Mr McNally added that – based on discussions with officials from the government of Cambodia – he expected the tax regime for gaming establishments in that country to remain more competitive than in other jurisdictions in the Asia-Pacific region. He added such rate could be lower than 10 percent of overall gross gaming revenue.
“We anticipate the taxation will be on the lower end when you compared it to, say, Macau, Singapore, some of the other jurisdictions,” he said. “We are optimistic that we will have a very competitive tax rate, and that we will be able to continue to operate successfully within that tax rate.”
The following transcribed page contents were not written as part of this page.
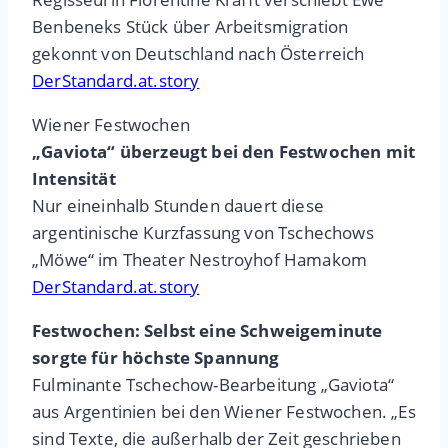
Benbeneks Stück über Arbeitsmigration
gekonnt von Deutschland nach Österreich
DerStandard.at.story
Wiener Festwochen
„Gaviota“ überzeugt bei den Festwochen mit
Intensität
Nur eineinhalb Stunden dauert diese
argentinische Kurzfassung von Tschechows
„Möwe“ im Theater Nestroyhof Hamakom
DerStandard.at.story
Festwochen: Selbst eine Schweigeminute
sorgte für höchste Spannung
Fulminante Tschechow-Bearbeitung „Gaviota“
aus Argentinien bei den Wiener Festwochen. „Es
sind Texte, die außerhalb der Zeit geschrieben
NagaCorp reported on Tuesday net profit of about US$245.1 million for the first six months of 2019, a 36.1-percent increase over the corresponding period last year. The company identified political stability in Cambodia, an improving operating environment, business growth at Naga 2, tourism and the expansion of its VIP gaming business among the reasons for its half-year results.